Police Commissioner Yohanan Danino toured eastern Jerusalem Sunday and spoke to police and Border Police officers who are part of the beefed up force patrolling the city streets, following a spate of terror attacks.
“The situation is very sensitive and tense,” Danino told the press. “Any serious event or terror attack could send us backward immediately and therefore the main idea now is to see how we can maintain alertness and the high operational level.”
Asked about the numerous arrests that have been carried out in eastern Jerusalem, of Arabs who shot fireworks, threw firebombs and hurled rocks at Jews and at security forces, he said: “I sincerely hope that we will continue with the activity that we are carrying out, of prevention and arrests.
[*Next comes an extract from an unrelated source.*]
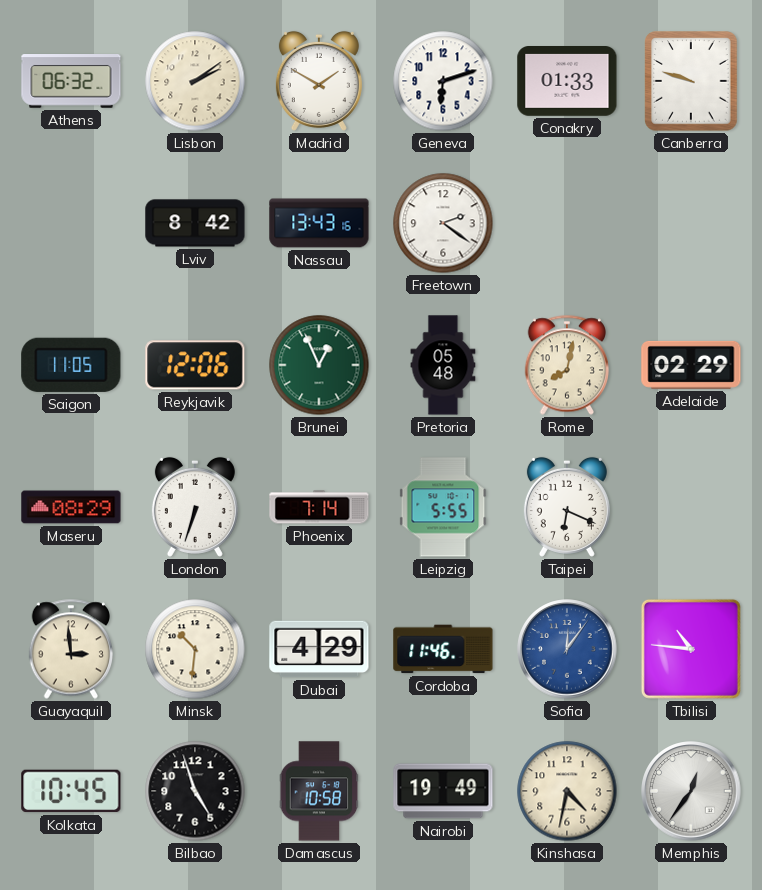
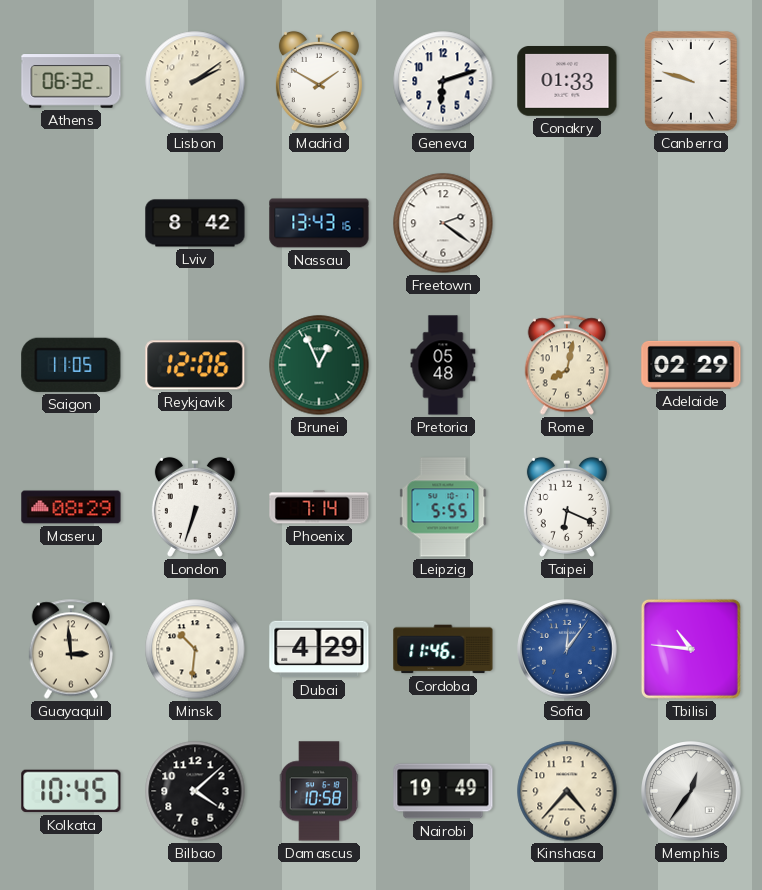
Bilbao: 4:57 -> 4:08
Kinshasa: 4:32 -> 4:37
The aim is to take care of the inciters, of those connected to terrorism and those connected to the throwing of rocks and firebombs.”
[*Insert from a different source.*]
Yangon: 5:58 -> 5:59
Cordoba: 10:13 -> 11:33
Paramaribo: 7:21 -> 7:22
“We will continue with Operation Guardians of the Walls until we see that we have brought back to Jerusalem the level of safety that we aspire to,” he added.
Danino said that tourism in the capital is still below normal and issued a call for normalcy: “I call on everyone to go back to Jerusalem and continue to do everything that we did before the difficult period that we experienced.”
The commissioner insisted that the police allow freedom of religious practice for all people who ascend to the Temple Mount. “In the last few weeks we are maintaining the status quo, Jews and Arabs ascend to the Temple Mount in the days and hours that were set,” he stated.
”I think we have some Knesset members who set an agenda to change the status quo on the Temple Mount,” he reiterated. “Not only do I not retract the things I said, but I add the announcement that I will not allow these Knesset members to visit the Temple Mount.”
Last week, however, Danino made a series of statements opposing visits by Jews to the Temple Mount, sparking outrage over his support for the continued discrimination against Jews visiting the Mount, who are banned from praying by the Jordanian Waqf.
“Anyone who wants to change the status quo on the Temple Mount – it (should be) forbidden for him to go up there,” Danino said at a conference in Sderot. “I banned (Likud MK Moshe) Feiglin from ascending the Mount until I had no backing from the attorney general. This is a mistake, to allow someone who is a symbol of (the movement to) change the status quo.”
“We want quiet and to restore security,” he continued. “We are saying all the time ‘let’s do everything to not escalate the situation.’ Again and again we go back to the Temple Mount – this is a place that is holy to many religions and we favor maintaining the status quo in order to maintain the quiet there.”